The Turning Point franchise opportunity presents a genuinely differentiated investment thesis within the full-service breakfast and brunch category: a 26-year-old, founder-led brand with demonstrated staying power, a 60 percent family ownership stake that aligns corporate and franchisee interests, institutional private equity backing through a critical growth phase, and a franchise program young enough that early adopters can still claim prime territories in both established and emerging markets.

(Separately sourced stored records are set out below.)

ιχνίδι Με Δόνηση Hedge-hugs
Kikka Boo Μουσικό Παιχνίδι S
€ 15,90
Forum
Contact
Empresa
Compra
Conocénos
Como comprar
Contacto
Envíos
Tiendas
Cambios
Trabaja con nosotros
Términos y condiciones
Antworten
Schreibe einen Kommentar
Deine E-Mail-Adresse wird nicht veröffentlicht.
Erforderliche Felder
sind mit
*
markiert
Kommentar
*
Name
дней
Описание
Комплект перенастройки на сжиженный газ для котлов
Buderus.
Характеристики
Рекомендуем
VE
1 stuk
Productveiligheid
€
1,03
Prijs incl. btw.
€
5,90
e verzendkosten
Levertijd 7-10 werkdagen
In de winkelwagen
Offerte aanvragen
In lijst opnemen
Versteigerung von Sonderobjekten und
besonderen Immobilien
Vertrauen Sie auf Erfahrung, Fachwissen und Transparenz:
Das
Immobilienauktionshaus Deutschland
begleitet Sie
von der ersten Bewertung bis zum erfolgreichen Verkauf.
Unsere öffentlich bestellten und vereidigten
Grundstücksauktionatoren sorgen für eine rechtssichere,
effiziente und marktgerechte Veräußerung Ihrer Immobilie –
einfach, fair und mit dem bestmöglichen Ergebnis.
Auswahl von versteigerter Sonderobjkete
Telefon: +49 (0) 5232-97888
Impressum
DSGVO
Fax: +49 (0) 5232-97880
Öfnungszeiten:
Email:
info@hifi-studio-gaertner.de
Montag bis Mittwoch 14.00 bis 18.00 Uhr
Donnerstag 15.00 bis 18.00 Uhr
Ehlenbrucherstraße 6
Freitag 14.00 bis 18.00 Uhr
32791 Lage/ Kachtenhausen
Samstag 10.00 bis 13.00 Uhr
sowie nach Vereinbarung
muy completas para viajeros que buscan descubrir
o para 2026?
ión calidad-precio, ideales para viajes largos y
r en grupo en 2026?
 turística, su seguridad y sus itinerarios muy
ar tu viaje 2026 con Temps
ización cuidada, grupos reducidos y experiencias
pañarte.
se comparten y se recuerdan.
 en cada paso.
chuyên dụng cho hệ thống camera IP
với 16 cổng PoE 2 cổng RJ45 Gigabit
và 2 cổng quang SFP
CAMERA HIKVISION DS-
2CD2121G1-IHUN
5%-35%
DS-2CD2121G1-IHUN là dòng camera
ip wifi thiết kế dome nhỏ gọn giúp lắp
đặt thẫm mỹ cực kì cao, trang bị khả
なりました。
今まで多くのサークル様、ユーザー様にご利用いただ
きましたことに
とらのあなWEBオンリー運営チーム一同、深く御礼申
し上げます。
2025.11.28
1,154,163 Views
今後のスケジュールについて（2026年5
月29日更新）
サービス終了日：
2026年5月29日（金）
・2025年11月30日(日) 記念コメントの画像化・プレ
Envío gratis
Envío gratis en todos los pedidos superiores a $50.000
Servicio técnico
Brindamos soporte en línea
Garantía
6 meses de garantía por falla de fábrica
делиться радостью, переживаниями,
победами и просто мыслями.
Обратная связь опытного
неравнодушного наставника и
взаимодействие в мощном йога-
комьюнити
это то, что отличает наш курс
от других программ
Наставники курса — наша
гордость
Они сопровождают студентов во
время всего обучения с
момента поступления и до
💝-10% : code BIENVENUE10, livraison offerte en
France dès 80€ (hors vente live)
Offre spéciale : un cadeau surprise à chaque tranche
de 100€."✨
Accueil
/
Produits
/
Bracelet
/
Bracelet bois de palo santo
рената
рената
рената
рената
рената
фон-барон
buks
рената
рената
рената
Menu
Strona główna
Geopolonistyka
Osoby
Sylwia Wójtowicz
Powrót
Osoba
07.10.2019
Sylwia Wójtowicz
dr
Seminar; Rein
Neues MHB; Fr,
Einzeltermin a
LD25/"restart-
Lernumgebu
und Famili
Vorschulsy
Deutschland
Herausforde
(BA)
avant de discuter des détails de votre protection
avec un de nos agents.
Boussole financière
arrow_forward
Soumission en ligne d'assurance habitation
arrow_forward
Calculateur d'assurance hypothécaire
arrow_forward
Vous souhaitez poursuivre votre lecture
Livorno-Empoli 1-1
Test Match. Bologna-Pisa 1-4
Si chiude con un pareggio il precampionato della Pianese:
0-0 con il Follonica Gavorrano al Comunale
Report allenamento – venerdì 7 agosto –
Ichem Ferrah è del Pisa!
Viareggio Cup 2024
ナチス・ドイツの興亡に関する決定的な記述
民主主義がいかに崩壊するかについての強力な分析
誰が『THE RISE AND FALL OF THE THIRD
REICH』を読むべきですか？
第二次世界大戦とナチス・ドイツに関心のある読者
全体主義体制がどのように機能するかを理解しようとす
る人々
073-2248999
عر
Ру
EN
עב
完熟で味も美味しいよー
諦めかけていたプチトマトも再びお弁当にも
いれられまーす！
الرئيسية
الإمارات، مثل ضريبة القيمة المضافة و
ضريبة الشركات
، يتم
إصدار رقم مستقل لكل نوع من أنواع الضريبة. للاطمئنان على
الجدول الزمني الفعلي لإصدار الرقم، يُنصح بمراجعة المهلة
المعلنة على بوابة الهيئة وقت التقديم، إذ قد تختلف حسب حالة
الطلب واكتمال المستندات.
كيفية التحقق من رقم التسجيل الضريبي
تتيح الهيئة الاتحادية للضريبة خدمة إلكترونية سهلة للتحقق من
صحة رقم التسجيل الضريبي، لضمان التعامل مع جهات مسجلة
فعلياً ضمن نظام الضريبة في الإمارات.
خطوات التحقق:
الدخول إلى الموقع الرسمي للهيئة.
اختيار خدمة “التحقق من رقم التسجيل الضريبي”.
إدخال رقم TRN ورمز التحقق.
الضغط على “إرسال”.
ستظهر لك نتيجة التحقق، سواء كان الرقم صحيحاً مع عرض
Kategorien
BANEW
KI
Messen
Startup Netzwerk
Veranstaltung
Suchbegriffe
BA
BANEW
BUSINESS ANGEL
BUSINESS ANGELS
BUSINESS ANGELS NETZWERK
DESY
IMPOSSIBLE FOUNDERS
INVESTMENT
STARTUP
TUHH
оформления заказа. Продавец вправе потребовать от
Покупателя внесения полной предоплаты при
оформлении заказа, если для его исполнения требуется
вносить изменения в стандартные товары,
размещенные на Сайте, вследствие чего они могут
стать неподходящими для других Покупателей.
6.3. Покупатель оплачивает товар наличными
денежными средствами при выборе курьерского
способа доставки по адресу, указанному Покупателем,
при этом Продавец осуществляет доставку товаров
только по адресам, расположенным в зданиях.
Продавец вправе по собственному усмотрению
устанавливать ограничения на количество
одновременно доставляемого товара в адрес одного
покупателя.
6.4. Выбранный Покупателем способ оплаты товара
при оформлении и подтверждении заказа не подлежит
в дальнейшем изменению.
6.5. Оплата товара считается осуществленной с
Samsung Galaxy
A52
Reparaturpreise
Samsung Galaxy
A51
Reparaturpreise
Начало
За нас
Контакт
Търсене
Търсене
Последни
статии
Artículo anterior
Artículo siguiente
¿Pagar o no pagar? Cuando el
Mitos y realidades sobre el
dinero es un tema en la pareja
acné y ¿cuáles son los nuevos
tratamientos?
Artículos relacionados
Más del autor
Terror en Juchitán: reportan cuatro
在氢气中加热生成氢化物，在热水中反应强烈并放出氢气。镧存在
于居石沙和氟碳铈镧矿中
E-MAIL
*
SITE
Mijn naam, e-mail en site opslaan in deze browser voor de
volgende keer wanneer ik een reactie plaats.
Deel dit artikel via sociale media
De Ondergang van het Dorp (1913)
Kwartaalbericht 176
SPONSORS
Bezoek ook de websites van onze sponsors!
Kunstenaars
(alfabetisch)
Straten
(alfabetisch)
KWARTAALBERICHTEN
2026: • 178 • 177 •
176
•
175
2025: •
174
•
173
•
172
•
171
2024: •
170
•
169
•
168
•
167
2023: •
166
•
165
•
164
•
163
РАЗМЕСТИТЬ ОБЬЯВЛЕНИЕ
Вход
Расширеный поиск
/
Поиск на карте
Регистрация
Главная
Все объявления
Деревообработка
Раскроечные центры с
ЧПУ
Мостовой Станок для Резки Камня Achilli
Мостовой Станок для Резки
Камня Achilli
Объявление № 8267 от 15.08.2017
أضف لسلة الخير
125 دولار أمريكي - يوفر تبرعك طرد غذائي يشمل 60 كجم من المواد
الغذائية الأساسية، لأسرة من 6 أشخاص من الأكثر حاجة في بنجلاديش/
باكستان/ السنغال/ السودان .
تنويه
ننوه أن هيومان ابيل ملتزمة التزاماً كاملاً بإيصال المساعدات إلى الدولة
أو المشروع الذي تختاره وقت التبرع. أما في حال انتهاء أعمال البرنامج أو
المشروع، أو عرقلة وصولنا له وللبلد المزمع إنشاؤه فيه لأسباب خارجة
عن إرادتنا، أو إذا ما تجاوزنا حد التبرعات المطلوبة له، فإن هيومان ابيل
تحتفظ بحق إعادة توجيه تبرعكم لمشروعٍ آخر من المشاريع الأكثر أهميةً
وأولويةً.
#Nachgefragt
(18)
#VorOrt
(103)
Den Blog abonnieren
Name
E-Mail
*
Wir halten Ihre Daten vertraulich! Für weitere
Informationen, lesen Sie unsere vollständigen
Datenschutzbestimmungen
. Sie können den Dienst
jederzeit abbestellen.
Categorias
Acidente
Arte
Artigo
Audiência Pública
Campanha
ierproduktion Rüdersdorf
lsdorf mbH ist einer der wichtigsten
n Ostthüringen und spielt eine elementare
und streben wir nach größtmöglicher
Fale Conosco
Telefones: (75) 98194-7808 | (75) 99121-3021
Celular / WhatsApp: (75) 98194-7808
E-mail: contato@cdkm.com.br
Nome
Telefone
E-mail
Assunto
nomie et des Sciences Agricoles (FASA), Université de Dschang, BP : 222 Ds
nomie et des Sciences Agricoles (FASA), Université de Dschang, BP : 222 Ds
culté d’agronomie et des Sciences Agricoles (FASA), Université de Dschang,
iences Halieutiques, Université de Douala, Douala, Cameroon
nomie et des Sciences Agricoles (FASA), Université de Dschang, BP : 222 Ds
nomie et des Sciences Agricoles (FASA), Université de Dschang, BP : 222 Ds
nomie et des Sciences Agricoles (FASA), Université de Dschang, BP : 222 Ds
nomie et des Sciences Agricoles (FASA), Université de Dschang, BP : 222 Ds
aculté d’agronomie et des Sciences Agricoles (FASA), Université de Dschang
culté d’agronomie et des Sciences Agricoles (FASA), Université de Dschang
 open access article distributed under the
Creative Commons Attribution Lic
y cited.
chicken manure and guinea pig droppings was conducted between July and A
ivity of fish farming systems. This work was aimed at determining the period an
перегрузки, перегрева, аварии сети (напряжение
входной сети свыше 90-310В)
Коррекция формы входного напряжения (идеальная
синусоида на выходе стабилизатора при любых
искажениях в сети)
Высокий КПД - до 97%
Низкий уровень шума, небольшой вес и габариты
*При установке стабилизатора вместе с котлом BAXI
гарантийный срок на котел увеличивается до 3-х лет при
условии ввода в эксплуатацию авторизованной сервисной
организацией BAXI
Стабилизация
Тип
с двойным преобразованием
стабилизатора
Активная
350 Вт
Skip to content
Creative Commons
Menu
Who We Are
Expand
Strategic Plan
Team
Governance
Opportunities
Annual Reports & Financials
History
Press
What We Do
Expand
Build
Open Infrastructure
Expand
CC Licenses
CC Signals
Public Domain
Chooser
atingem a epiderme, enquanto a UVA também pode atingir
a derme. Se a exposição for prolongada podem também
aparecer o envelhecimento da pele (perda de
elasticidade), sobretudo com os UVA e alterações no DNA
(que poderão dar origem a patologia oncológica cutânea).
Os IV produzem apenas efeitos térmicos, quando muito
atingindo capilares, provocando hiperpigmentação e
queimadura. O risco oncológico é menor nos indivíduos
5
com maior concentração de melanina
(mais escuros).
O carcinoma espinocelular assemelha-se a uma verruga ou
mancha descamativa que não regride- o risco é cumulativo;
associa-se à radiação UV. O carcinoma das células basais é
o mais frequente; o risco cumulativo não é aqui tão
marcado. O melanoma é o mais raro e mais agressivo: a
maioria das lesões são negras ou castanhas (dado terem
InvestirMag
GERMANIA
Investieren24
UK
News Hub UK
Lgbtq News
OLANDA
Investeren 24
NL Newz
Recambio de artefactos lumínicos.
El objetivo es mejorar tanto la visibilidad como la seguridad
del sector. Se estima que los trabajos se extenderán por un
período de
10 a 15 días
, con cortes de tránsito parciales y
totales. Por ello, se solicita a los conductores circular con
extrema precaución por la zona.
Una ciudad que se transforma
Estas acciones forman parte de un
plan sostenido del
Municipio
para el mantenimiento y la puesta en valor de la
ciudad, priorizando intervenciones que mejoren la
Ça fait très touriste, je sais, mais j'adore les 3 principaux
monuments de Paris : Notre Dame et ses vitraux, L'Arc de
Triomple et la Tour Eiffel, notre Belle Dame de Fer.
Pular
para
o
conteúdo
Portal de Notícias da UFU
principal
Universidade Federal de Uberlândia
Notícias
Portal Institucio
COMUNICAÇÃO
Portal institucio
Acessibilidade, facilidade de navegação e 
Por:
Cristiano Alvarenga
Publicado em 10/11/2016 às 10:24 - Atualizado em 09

The FPI Score of 57 — rated Moderate by independent analysis — reflects the early stage of the franchise system's development, the limited Item 19 disclosure data, and the concentration of corporate-owned versus franchised units, all of which are legitimate calibration factors for a brand that began franchising in 2022 and has only 2 franchised locations as of late 2024. The score should be evaluated in that context: a 57 for a 2-year-old franchise program with 38 total units in development and a private equity partner is a different risk profile than a 57 for a mature, stagnant system, and the growth velocity — 10 new locations in active development, expansion into Florida and Virginia, an extremely active franchise pipeline across Maryland, Connecticut, and Florida — suggests a system in acceleration rather than stagnation. Investors who conduct thorough due diligence, speak with existing franchisees and corporate operators, and carefully model site-specific revenue assumptions against the $695,000 to $1,418,000 investment range will find the Turning Point franchise story compelling and the growth context genuinely favorable. PeerSense provides exclusive due diligence data including SBA lending history, FPI score analysis, location maps with Google ratings, FDD financial data, and side-by-side comparison tools that allow investors to benchmark Turning Point against other full-service breakfast and brunch franchise opportunities across every financial and operational dimension. Explore the complete Turning Point franchise profile on PeerSense to access the full suite of independent franchise intelligence data.
FPI Score
57/100
SBA Default Rate
0.0%
Active Lenders
2
Key Highlights
Franchise Financing Resources
Data Insights
Key performance metrics for Turning Point based on SBA lending data
SBA Default Rate
0.0%
0 of 4 loans charged off
SBA Loan Volume
4 loans
Across 2 lenders
Lender Diversity
2 lenders
Avg 2.0 loans per lender
Investment Tier
Premium investment
$695,000 – $1,418,000 total
Payment Estimator
Estimated Monthly Payment
$7,195
Principal & Interest only
Locations
Turning Point — unit breakdown
Explore Funding for Turning Point
Our business financing consultants help connect you with the right lending partners. No retainers — referral fee paid at closing.